THE JOURNAL OF AMERICAN HISTORY
Vol.73 No.3
November 30, 1986
The Killing Floor
By James R. Barrett
Many of the important social conflicts tearing at the fabric of American society during the red summer of 1919 seem to have been concentrated on Chicago's South Side. The dramatic expansion of the meat-packing industry and the wartime labor shortage had created a new working class, bringing thousands of blacks from the Deep South to join earlier waves of Irish and Slavic migrants in the city's giant slaughterhouses. While racial antagonism grew with competition for scarce jobs, housing, and recreational facilities, rising labor militancy reached the boiling point. For a brief historical moment, Chicago became the focal point for racial and class conflict in the United States. Could organizers break the color barrier and create an interracial labor movement, or would racism triumph over class solidarity? The answer was by no means clear, and The Killing Floor brilliantly captures the drama of the moment as well as the historical forces that produced it. The film's success derives from its reliance on historical characters and situations that have been carefully developed through extensive research in primary sources.

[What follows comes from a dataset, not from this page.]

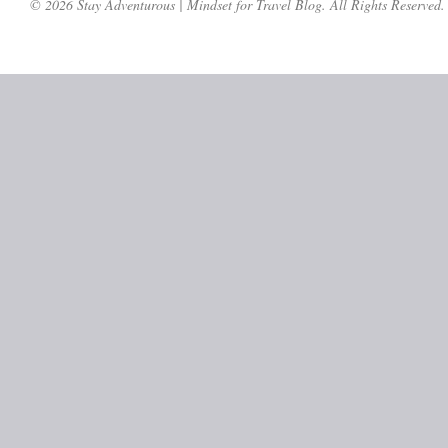
© 2026 Stay Adventurous | Mindset for Travel Blog. All Rights Reserved.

The story follows Frank Custer, a young black man, from rural Mississippi to Chicago's Black Belt as he looks for work and a better life for his family. In the flush wartime economy, Custer hires on as a common laborer and saves enough to bring his family to Chicago. Like most of his fellow migrants, he is resistant at first to the Stockyards Labor Council recruiters but soon joins the union and throws himself into organizing, for reasons that are not entirely clear. With the armistice, unemployment and labor conflict become endemic, and on the killing floor itself, Custer senses "somethin' waitin' to happen."
The race riot of July 1919, one of twenty-five that occurred throughout the nation in that year, presented men and woman like Custer with a personal crisis. In the Black Belt Custer is denounced as a “white man’s nigger” for his affiliation with the union. At the Stockyards Labor Council meeting, in the heart of immigrant Packingtown, he is shouted down by Slavic workers who believe that blacks have burned their homes. In the end, Custer reenters the stockyards under military protection along with thousands of other blacks.
The Killing Floor's most important achievement may be its realistic description of the complex consciousness of black workers in that era. A variety of antilabor elements within the black community emerge clearly--institutions such as the Wabash Avenue YMCA, which received most of its support from the packers and other large employers, and “race men” such as Austin "Heavy" Williams who, whether for money or for principle, agitated constantly against "the white man' s union." But the Black Belt was also home to such man as Robert Bedford, a staunchly class-conscious, northern-born shop steward in the largely white gang on the killing floor. In the film, as in real life, Bedford and Williams represent ideal types; most black workers' attitudes were far more mixed. Above all, blacks valued their new homes, their jobs, and all that those meant for their families. In wartime, with the economy and the government on their side, some of them saw the value of organizing with whites.
Frank Custer was not alone. During the 1919 riot, however, race consciousness dominated thinking on both sides of the color line, and there was little room for those, such as Custer, who straddled that line. "Nigger," Williams shouts, "you done forgot where you come from!"
The film's central theme--the tension between race consciousness and class consciousness--transcends the situation of Chicago's workers during the summer of 1919 and represents a key theme in working-class history. The human drama of Frank Custer's personal dilemma will have a very broad appeal, while the film’s sophisticated analysis will make it a natural focal point for discuss any class dealing with modern American society.